> [Given information]:
——————

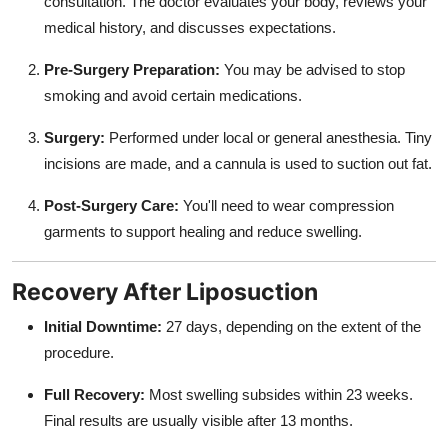
consultation. The doctor evaluates your body, reviews your
medical history, and discusses expectations.
Pre-Surgery Preparation:
You may be advised to stop
smoking and avoid certain medications.
Surgery:
Performed under local or general anesthesia. Tiny
incisions are made, and a cannula is used to suction out fat.
Post-Surgery Care:
You'll need to wear compression
garments to support healing and reduce swelling.
Recovery After Liposuction
Initial Downtime:
27 days, depending on the extent of the
procedure.
Full Recovery:
Most swelling subsides within 23 weeks.
Final results are usually visible after 13 months.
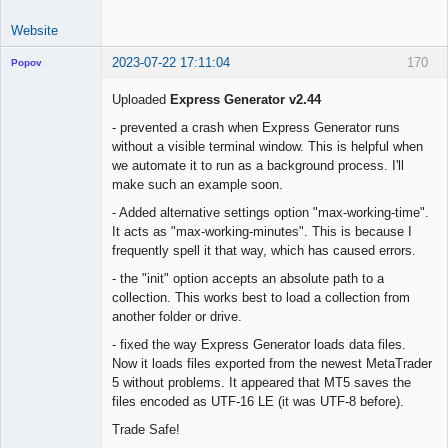
Website
2023-07-22 17:11:04
170
Popov
Uploaded
Express Generator v2.44
- prevented a crash when Express Generator runs
without a visible terminal window. This is helpful when
Lead
we automate it to run as a background process. I'll
Developer
make such an example soon.
Offline
- Added alternative settings option "max-working-time".
It acts as "max-working-minutes". This is because I
frequently spell it that way, which has caused errors.
- the "init" option accepts an absolute path to a
collection. This works best to load a collection from
another folder or drive.
- fixed the way Express Generator loads data files.
Now it loads files exported from the newest MetaTrader
5 without problems. It appeared that MT5 saves the
files encoded as UTF-16 LE (it was UTF-8 before).
Trade Safe!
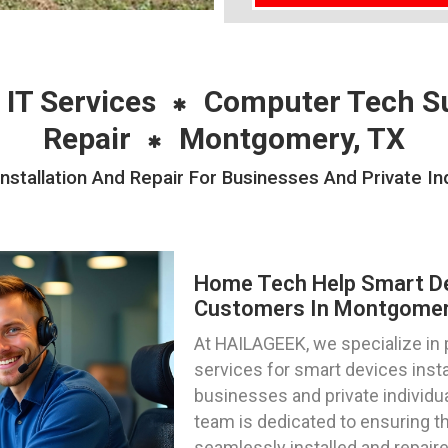
 IT Services
Computer Tech S
Repair
Montgomery, TX
stallation And Repair For Businesses And Private In
Home Tech Help Smart Dev
Customers In Montgomer
At HAILAGEEK, we specialize in
services for smart devices instal
businesses and private individu
team is dedicated to ensuring t
seamlessly installed and repair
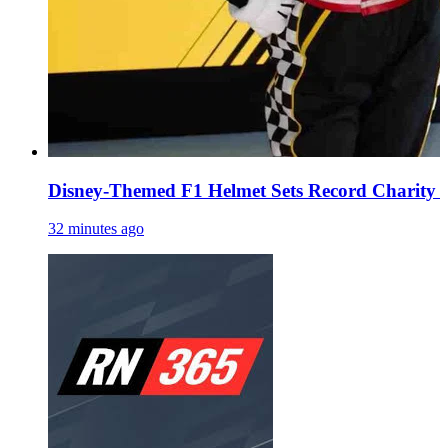
Disney-Themed F1 Helmet Sets Record Charity A
32 minutes ago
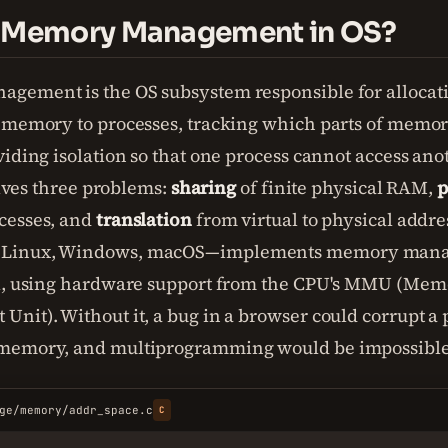
s Memory Management in OS?
gement is the OS subsystem responsible for allocat
 memory to processes, tracking which parts of memory
iding isolation so that one process cannot access anot
solves three problems:
sharing
of finite physical RAM,
p
cesses, and
translation
from virtual to physical addre
Linux, Windows, macOS—implements memory manag
el, using hardware support from the CPU's MMU (Mem
nit). Without it, a bug in a browser could corrupt a
memory, and multiprogramming would be impossible
ge/memory/addr_space.c
C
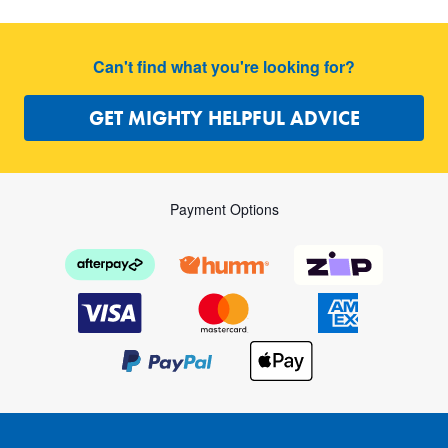
Can't find what you're looking for?
GET MIGHTY HELPFUL ADVICE
Payment Options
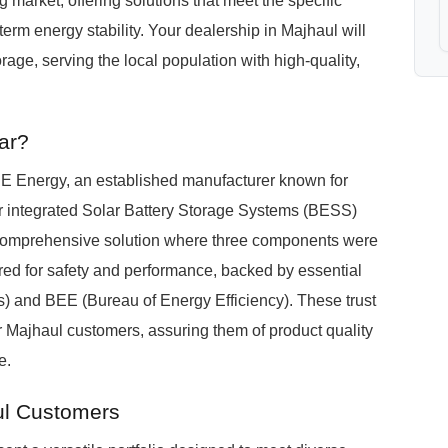
arket, offering solutions that meet the specific
erm energy stability. Your dealership in Majhaul will
ge, serving the local population with high-quality,
ar?
Energy, an established manufacturer known for
Our integrated Solar Battery Storage Systems (BESS)
le, comprehensive solution where three components were
d for safety and performance, backed by essential
ds) and BEE (Bureau of Energy Efficiency). These trust
our Majhaul customers, assuring them of product quality
e.
ul Customers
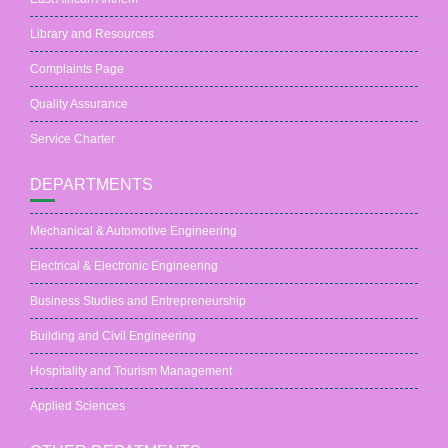
Library and Resources
Complaints Page
Quality Assurance
Service Charter
DEPARTMENTS
Mechanical & Automotive Engineering
Electrical & Electronic Engineering
Business Studies and Entrepreneurship
Building and Civil Engineering
Hospitality and Tourism Management
Applied Sciences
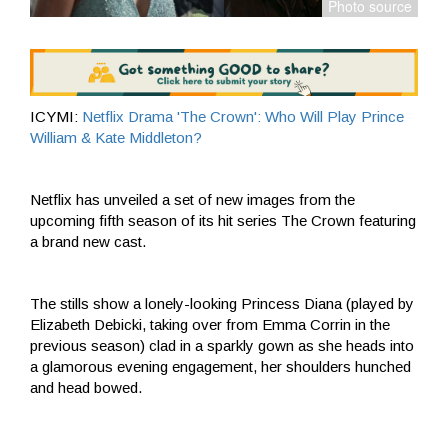
ICYMI:
Netflix Drama 'The Crown': Who Will Play Prince
William & Kate Middleton?
Netflix has unveiled a set of new images from the
upcoming fifth season of its hit series The Crown featuring
a brand new cast.
The stills show a lonely-looking Princess Diana (played by
Elizabeth Debicki, taking over from Emma Corrin in the
previous season) clad in a sparkly gown as she heads into
a glamorous evening engagement, her shoulders hunched
and head bowed.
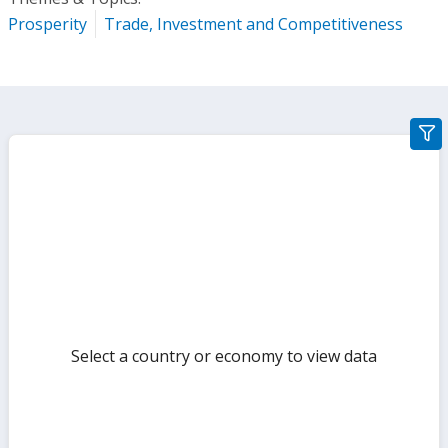
Prosperity
Trade, Investment and Competitiveness
gra
filte
sect
but
Select a country or economy to view data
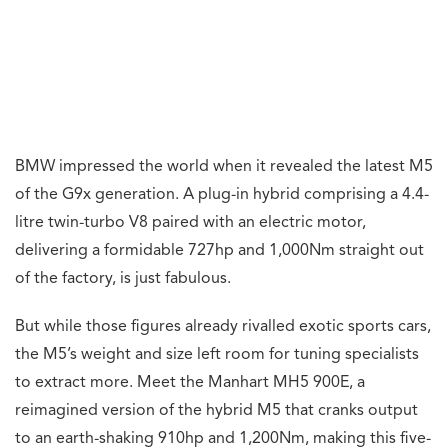
BMW impressed the world when it revealed the latest M5
of the G9x generation. A plug-in hybrid comprising a 4.4-
litre twin-turbo V8 paired with an electric motor,
delivering a formidable 727hp and 1,000Nm straight out
of the factory, is just fabulous.
But while those figures already rivalled exotic sports cars,
the M5’s weight and size left room for tuning specialists
to extract more. Meet the Manhart MH5 900E, a
reimagined version of the hybrid M5 that cranks output
to an earth-shaking 910hp and 1,200Nm, making this five-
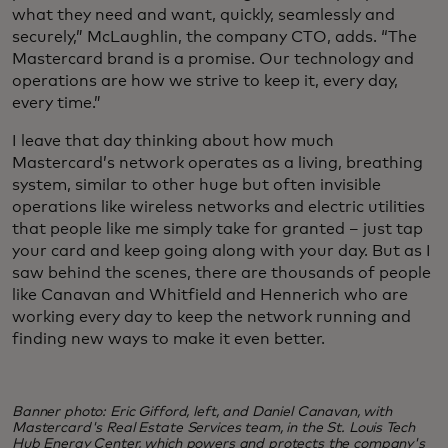
what they need and want, quickly, seamlessly and
securely,” McLaughlin, the company CTO, adds. “The
Mastercard brand is a promise. Our technology and
operations are how we strive to keep it, every day,
every time.”
I leave that day thinking about how much
Mastercard’s network operates as a living, breathing
system, similar to other huge but often invisible
operations like wireless networks and electric utilities
that people like me simply take for granted – just tap
your card and keep going along with your day. But as I
saw behind the scenes, there are thousands of people
like Canavan and Whitfield and Hennerich who are
working every day to keep the network running and
finding new ways to make it even better.
Banner photo: Eric Gifford, left, and Daniel Canavan, with
Mastercard's Real Estate Services team, in the St. Louis Tech
Hub Energy Center, which powers and protects the company's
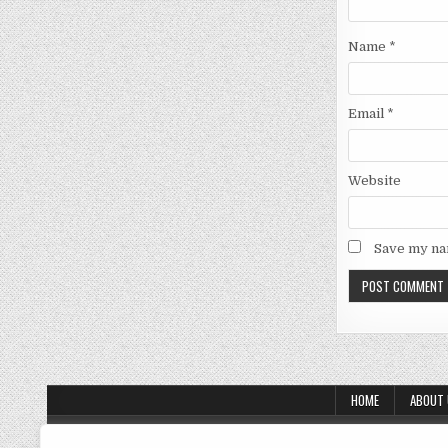
Name
*
Email
*
Website
Save my nam
HOME
ABOUT
About Us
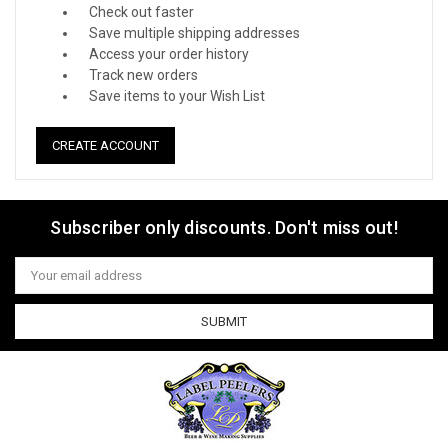
Check out faster
Save multiple shipping addresses
Access your order history
Track new orders
Save items to your Wish List
CREATE ACCOUNT
Subscriber only discounts. Don't miss out!
Email
Address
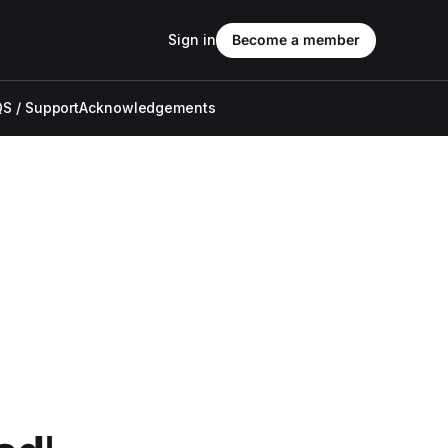
Sign in
Become a member
S / Support
Acknowledgements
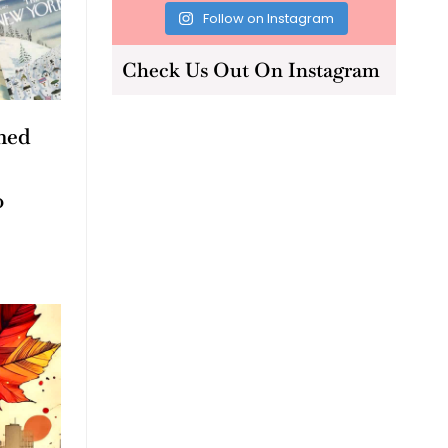
Follow on Instagram
Check Us Out On Instagram
med
o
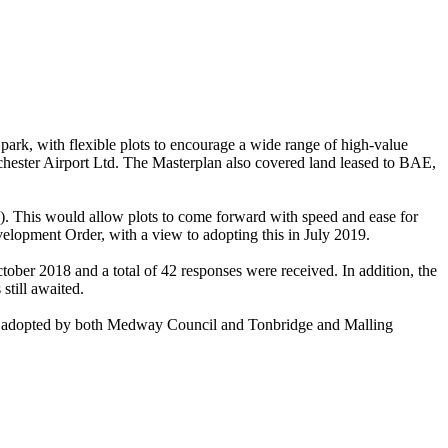
ark, with flexible plots to encourage a wide range of
high-value
ochester Airport Ltd. The Masterplan also covered land leased to BAE,
. This would allow plots to come forward with speed and ease for
elopment Order, with a view to adopting this in July 2019.
tober 2018 and a total of 42 responses were received. In addition, the
till awaited.
be adopted by both Medway Council and Tonbridge and Malling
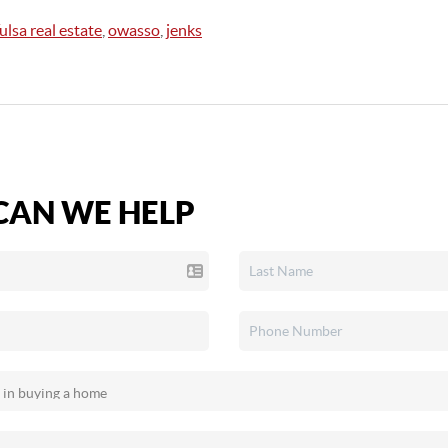
ulsa real estate
,
owasso
,
jenks
AN WE HELP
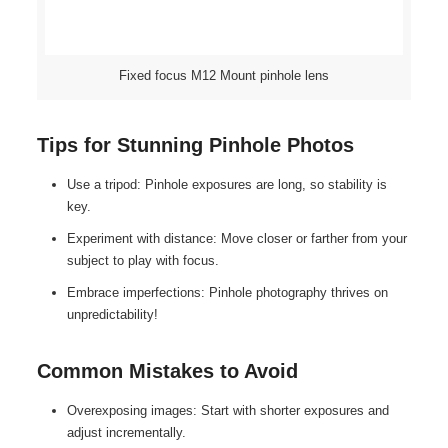
Fixed focus M12 Mount pinhole lens
Tips for Stunning Pinhole Photos
Use a tripod: Pinhole exposures are long, so stability is
key.
Experiment with distance: Move closer or farther from your
subject to play with focus.
Embrace imperfections: Pinhole photography thrives on
unpredictability!
Common Mistakes to Avoid
Overexposing images: Start with shorter exposures and
adjust incrementally.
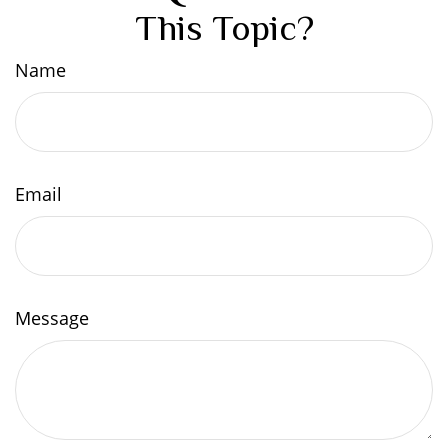
This Topic?
Name
Email
Message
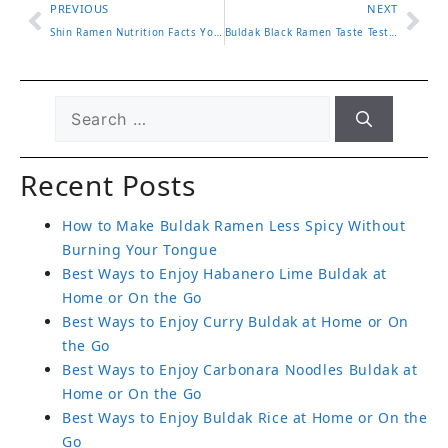
PREVIOUS
NEXT
Shin Ramen Nutrition Facts You Should Know Before Eating
Buldak Black Ramen Taste Test and What Makes It Stand Out
Recent Posts
How to Make Buldak Ramen Less Spicy Without
Burning Your Tongue
Best Ways to Enjoy Habanero Lime Buldak at
Home or On the Go
Best Ways to Enjoy Curry Buldak at Home or On
the Go
Best Ways to Enjoy Carbonara Noodles Buldak at
Home or On the Go
Best Ways to Enjoy Buldak Rice at Home or On the
Go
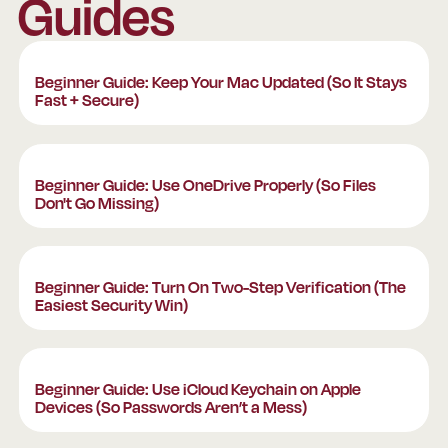
Guides
Beginner Guide: Keep Your Mac Updated (So It St
Beginner Guide: Keep Your Mac Updated (So It Stays
Fast + Secure)
Beginner Guide: Use OneDrive Properly (So Files 
Beginner Guide: Use OneDrive Properly (So Files
Don't Go Missing)
Beginner Guide: Turn On Two-Step Verification (T
Beginner Guide: Turn On Two-Step Verification (The
Easiest Security Win)
Beginner Guide: Use iCloud Keychain on Apple De
Beginner Guide: Use iCloud Keychain on Apple
Devices (So Passwords Aren’t a Mess)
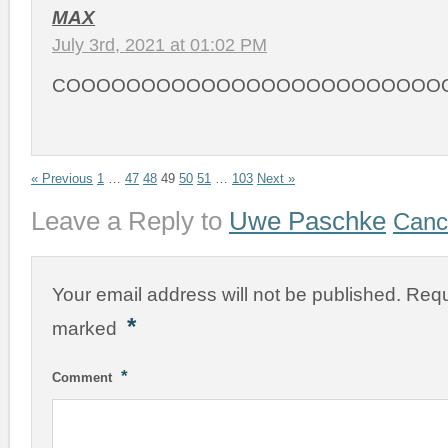
MAX
July 3rd, 2021 at 01:02 PM
COOOOOOOOOOOOOOOOOOOOOOOOO
« Previous
1
…
47
48
49
50
51
…
103
Next »
Leave a Reply to
Uwe Paschke
Cance
Your email address will not be published.
Requ
*
marked
*
Comment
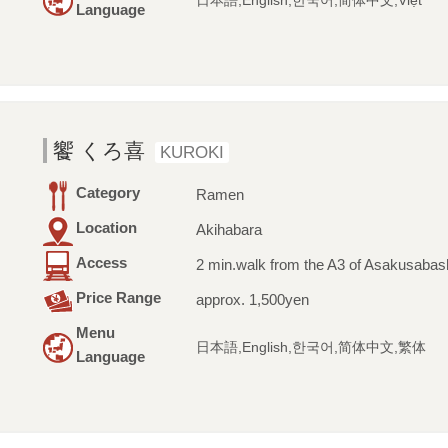
日本語,English,한국어,简体中文,Việt
Language
饗 くろ喜
KUROKI
Category
Ramen
Location
Akihabara
Access
2 min.walk from the A3 of Asakusabash
Price Range
approx. 1,500yen
Menu
日本語,English,한국어,简体中文,繁体
Language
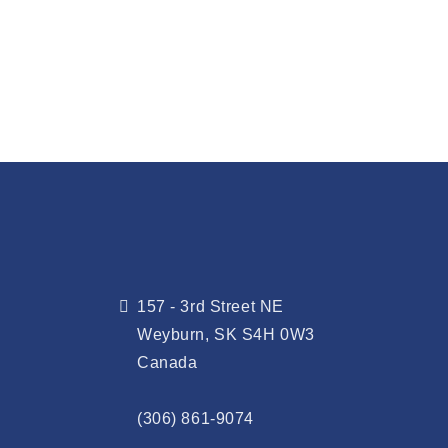
157 - 3rd Street NE
Weyburn, SK S4H 0W3
Canada
(306) 861-9074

——————

> [What the task requires]: Transcribe every record above exactly as written, leaving out any pictures.

> [Answer section]:
consultation. The doctor evaluates your body, reviews your
medical history, and discusses expectations.
Pre-Surgery Preparation:
You may be advised to stop
smoking and avoid certain medications.
Surgery:
Performed under local or general anesthesia. Tiny
incisions are made, and a cannula is used to suction out fat.
Post-Surgery Care:
You'll need to wear compression
garments to support healing and reduce swelling.
Recovery After Liposuction
Initial Downtime:
27 days, depending on the extent of the
procedure.
Full Recovery:
Most swelling subsides within 23 weeks.
Final results are usually visible after 13 months.
Website
2023-07-22 17:11:04
170
Popov
Uploaded
Express Generator v2.44
- prevented a crash when Express Generator runs
without a visible terminal window. This is helpful when
Lead
we automate it to run as a background process. I'll
Developer
make such an example soon.
Offline
- Added alternative settings option "max-working-time".
It acts as "max-working-minutes". This is because I
frequently spell it that way, which has caused errors.
- the "init" option accepts an absolute path to a
collection. This works best to load a collection from
another folder or drive.
- fixed the way Express Generator loads data files.
Now it loads files exported from the newest MetaTrader
5 without problems. It appeared that MT5 saves the
files encoded as UTF-16 LE (it was UTF-8 before).
Trade Safe!
 IT Services
Computer Tech S
Repair
Montgomery, TX
stallation And Repair For Businesses And Private In
Home Tech Help Smart Dev
Customers In Montgomer
At HAILAGEEK, we specialize in
services for smart devices instal
businesses and private individu
team is dedicated to ensuring t
seamlessly installed and repair
Disney-Themed F1 Helmet Sets Record Charity A
32 minutes ago
s Memory Management in OS?
gement is the OS subsystem responsible for allocat
 memory to processes, tracking which parts of memory
iding isolation so that one process cannot access anot
solves three problems:
sharing
of finite physical RAM,
p
cesses, and
translation
from virtual to physical addre
Linux, Windows, macOS—implements memory manag
el, using hardware support from the CPU's MMU (Mem
nit). Without it, a bug in a browser could corrupt a
memory, and multiprogramming would be impossible
ge/memory/addr_space.c
C
Can't find what you're looking for?
GET MIGHTY HELPFUL ADVICE
Payment Options
arket, offering solutions that meet the specific
erm energy stability. Your dealership in Majhaul will
ge, serving the local population with high-quality,
ar?
Energy, an established manufacturer known for
Our integrated Solar Battery Storage Systems (BESS)
le, comprehensive solution where three components were
d for safety and performance, backed by essential
ds) and BEE (Bureau of Energy Efficiency). These trust
our Majhaul customers, assuring them of product quality
e.
ul Customers
Library and Resources
Complaints Page
Quality Assurance
Service Charter
DEPARTMENTS
Mechanical & Automotive Engineering
Electrical & Electronic Engineering
Business Studies and Entrepreneurship
Building and Civil Engineering
Hospitality and Tourism Management
Applied Sciences
ICYMI:
Netflix Drama 'The Crown': Who Will Play Prince
William & Kate Middleton?
Netflix has unveiled a set of new images from the
upcoming fifth season of its hit series The Crown featuring
a brand new cast.
The stills show a lonely-looking Princess Diana (played by
Elizabeth Debicki, taking over from Emma Corrin in the
previous season) clad in a sparkly gown as she heads into
a glamorous evening engagement, her shoulders hunched
and head bowed.
Prosperity
Trade, Investment and Competitiveness
gra
filte
sect
but
Select a country or economy to view data
BMW impressed the world when it revealed the latest M5
of the G9x generation. A plug-in hybrid comprising a 4.4-
litre twin-turbo V8 paired with an electric motor,
delivering a formidable 727hp and 1,000Nm straight out
of the factory, is just fabulous.
But while those figures already rivalled exotic sports cars,
the M5’s weight and size left room for tuning specialists
to extract more. Meet the Manhart MH5 900E, a
reimagined version of the hybrid M5 that cranks output
to an earth-shaking 910hp and 1,200Nm, making this five-
what they need and want, quickly, seamlessly and
securely,” McLaughlin, the company CTO, adds. “The
Mastercard brand is a promise. Our technology and
operations are how we strive to keep it, every day,
every time.”
I leave that day thinking about how much
Mastercard’s network operates as a living, breathing
system, similar to other huge but often invisible
operations like wireless networks and electric utilities
that people like me simply take for granted – just tap
your card and keep going along with your day. But as I
saw behind the scenes, there are thousands of people
like Canavan and Whitfield and Hennerich who are
working every day to keep the network running and
finding new ways to make it even better.
Banner photo: Eric Gifford, left, and Daniel Canavan, with
Mastercard's Real Estate Services team, in the St. Louis Tech
Hub Energy Center, which powers and protects the company's
Name
*
Email
*
Website
Save my nam
HOME
ABOUT
About Us
Check out faster
Save multiple shipping addresses
Access your order history
Track new orders
Save items to your Wish List
CREATE ACCOUNT
Subscriber only discounts. Don't miss out!
Email
Address
Sign in
Become a member
S / Support
Acknowledgements
Follow on Instagram
Check Us Out On Instagram
med
o
ark, with flexible plots to encourage a wide range of
high-value
ochester Airport Ltd. The Masterplan also covered land leased to BAE,
. This would allow plots to come forward with speed and ease for
elopment Order, with a view to adopting this in July 2019.
tober 2018 and a total of 42 responses were received. In addition, the
till awaited.
be adopted by both Medway Council and Tonbridge and Malling
ulsa real estate
,
owasso
,
jenks
AN WE HELP
Fixed focus M12 Mount pinhole lens
Tips for Stunning Pinhole Photos
Use a tripod: Pinhole exposures are long, so stability is
key.
Experiment with distance: Move closer or farther from your
subject to play with focus.
Embrace imperfections: Pinhole photography thrives on
unpredictability!
Common Mistakes to Avoid
Overexposing images: Start with shorter exposures and
adjust incrementally.
This Topic?
Name
Email
Message
PREVIOUS
NEXT
Shin Ramen Nutrition Facts You Should Know Before Eating
Buldak Black Ramen Taste Test and What Makes It Stand Out
Recent Posts
How to Make Buldak Ramen Less Spicy Without
Burning Your Tongue
Best Ways to Enjoy Habanero Lime Buldak at
Home or On the Go
Best Ways to Enjoy Curry Buldak at Home or On
the Go
Best Ways to Enjoy Carbonara Noodles Buldak at
Home or On the Go
Best Ways to Enjoy Buldak Rice at Home or On the
Go
Guides
Beginner Guide: Keep Your Mac Updated (So It St
Beginner Guide: Keep Your Mac Updated (So It Stays
Fast + Secure)
Beginner Guide: Use OneDrive Properly (So Files 
Beginner Guide: Use OneDrive Properly (So Files
Don't Go Missing)
Beginner Guide: Turn On Two-Step Verification (T
Beginner Guide: Turn On Two-Step Verification (The
Easiest Security Win)
Beginner Guide: Use iCloud Keychain on Apple De
Beginner Guide: Use iCloud Keychain on Apple
Devices (So Passwords Aren’t a Mess)
MAX
July 3rd, 2021 at 01:02 PM
COOOOOOOOOOOOOOOOOOOOOOOOO
« Previous
1
…
47
48
49
50
51
…
103
Next »
Leave a Reply to
Uwe Paschke
Cance
Your email address will not be published.
Requ
*
marked
*
Comment
日本語,English,한국어,简体中文,Việt
Language
饗 くろ喜
KUROKI
Category
Ramen
Location
Akihabara
Access
2 min.walk from the A3 of Asakusabash
Price Range
approx. 1,500yen
Menu
日本語,English,한국어,简体中文,繁体
Language
157 - 3rd Street NE
Weyburn, SK S4H 0W3
Canada
(306) 861-9074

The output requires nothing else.